(TASK MATERIAL begins)

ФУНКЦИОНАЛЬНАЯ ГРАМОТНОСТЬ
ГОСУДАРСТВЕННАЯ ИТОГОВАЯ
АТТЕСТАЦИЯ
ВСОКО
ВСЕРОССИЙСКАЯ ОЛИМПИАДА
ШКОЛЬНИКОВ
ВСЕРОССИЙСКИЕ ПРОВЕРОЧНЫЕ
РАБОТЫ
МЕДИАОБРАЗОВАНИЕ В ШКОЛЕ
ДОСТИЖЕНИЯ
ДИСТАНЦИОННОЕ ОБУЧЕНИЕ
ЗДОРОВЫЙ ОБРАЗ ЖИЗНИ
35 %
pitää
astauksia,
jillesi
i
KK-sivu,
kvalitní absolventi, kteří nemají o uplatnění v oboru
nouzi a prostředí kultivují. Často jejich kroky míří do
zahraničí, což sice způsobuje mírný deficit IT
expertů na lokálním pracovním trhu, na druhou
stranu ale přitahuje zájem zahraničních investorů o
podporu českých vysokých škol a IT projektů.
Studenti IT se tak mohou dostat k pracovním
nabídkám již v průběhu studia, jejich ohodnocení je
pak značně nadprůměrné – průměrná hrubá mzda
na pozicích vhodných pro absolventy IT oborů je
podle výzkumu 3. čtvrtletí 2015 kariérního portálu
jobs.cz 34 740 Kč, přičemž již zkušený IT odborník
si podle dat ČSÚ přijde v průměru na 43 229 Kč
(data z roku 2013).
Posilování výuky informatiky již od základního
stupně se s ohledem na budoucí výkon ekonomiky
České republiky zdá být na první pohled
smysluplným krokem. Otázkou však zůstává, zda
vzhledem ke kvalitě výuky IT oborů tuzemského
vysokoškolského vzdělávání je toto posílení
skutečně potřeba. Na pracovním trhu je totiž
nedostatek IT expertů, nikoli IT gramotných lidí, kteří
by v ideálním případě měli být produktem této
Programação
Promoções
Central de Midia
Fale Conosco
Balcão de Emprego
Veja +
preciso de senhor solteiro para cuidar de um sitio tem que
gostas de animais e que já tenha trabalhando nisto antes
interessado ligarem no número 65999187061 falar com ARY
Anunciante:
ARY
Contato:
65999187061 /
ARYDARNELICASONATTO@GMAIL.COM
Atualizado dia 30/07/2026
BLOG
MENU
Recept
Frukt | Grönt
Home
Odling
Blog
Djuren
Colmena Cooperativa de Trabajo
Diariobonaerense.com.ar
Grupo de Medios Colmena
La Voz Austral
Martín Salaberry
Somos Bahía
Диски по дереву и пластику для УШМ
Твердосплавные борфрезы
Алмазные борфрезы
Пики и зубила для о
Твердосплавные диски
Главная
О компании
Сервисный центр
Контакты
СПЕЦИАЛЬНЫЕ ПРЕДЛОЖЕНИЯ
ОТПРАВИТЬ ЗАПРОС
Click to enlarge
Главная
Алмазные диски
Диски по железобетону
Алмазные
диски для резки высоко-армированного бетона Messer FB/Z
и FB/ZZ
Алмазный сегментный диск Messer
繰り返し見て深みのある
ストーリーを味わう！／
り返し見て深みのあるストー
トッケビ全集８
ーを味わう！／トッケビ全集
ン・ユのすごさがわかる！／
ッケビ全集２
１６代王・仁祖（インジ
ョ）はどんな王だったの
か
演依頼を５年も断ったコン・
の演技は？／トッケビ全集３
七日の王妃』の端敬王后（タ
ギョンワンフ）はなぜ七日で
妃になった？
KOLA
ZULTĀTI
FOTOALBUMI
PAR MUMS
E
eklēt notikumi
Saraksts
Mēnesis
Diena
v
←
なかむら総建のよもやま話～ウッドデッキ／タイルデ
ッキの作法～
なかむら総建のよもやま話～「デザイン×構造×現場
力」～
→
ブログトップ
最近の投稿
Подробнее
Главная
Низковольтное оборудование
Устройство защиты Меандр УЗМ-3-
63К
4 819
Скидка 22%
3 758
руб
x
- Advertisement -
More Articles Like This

(TASK MATERIAL ends)

TASK TO COMPLETE: Up to and including the line with "skutečně potřeba. Na pracovním trhu je totiž", print every line of the records from the start.

YOUR SOLUTION:
ФУНКЦИОНАЛЬНАЯ ГРАМОТНОСТЬ
ГОСУДАРСТВЕННАЯ ИТОГОВАЯ
АТТЕСТАЦИЯ
ВСОКО
ВСЕРОССИЙСКАЯ ОЛИМПИАДА
ШКОЛЬНИКОВ
ВСЕРОССИЙСКИЕ ПРОВЕРОЧНЫЕ
РАБОТЫ
МЕДИАОБРАЗОВАНИЕ В ШКОЛЕ
ДОСТИЖЕНИЯ
ДИСТАНЦИОННОЕ ОБУЧЕНИЕ
ЗДОРОВЫЙ ОБРАЗ ЖИЗНИ
35 %
pitää
astauksia,
jillesi
i
KK-sivu,
kvalitní absolventi, kteří nemají o uplatnění v oboru
nouzi a prostředí kultivují. Často jejich kroky míří do
zahraničí, což sice způsobuje mírný deficit IT
expertů na lokálním pracovním trhu, na druhou
stranu ale přitahuje zájem zahraničních investorů o
podporu českých vysokých škol a IT projektů.
Studenti IT se tak mohou dostat k pracovním
nabídkám již v průběhu studia, jejich ohodnocení je
pak značně nadprůměrné – průměrná hrubá mzda
na pozicích vhodných pro absolventy IT oborů je
podle výzkumu 3. čtvrtletí 2015 kariérního portálu
jobs.cz 34 740 Kč, přičemž již zkušený IT odborník
si podle dat ČSÚ přijde v průměru na 43 229 Kč
(data z roku 2013).
Posilování výuky informatiky již od základního
stupně se s ohledem na budoucí výkon ekonomiky
České republiky zdá být na první pohled
smysluplným krokem. Otázkou však zůstává, zda
vzhledem ke kvalitě výuky IT oborů tuzemského
vysokoškolského vzdělávání je toto posílení
skutečně potřeba. Na pracovním trhu je totiž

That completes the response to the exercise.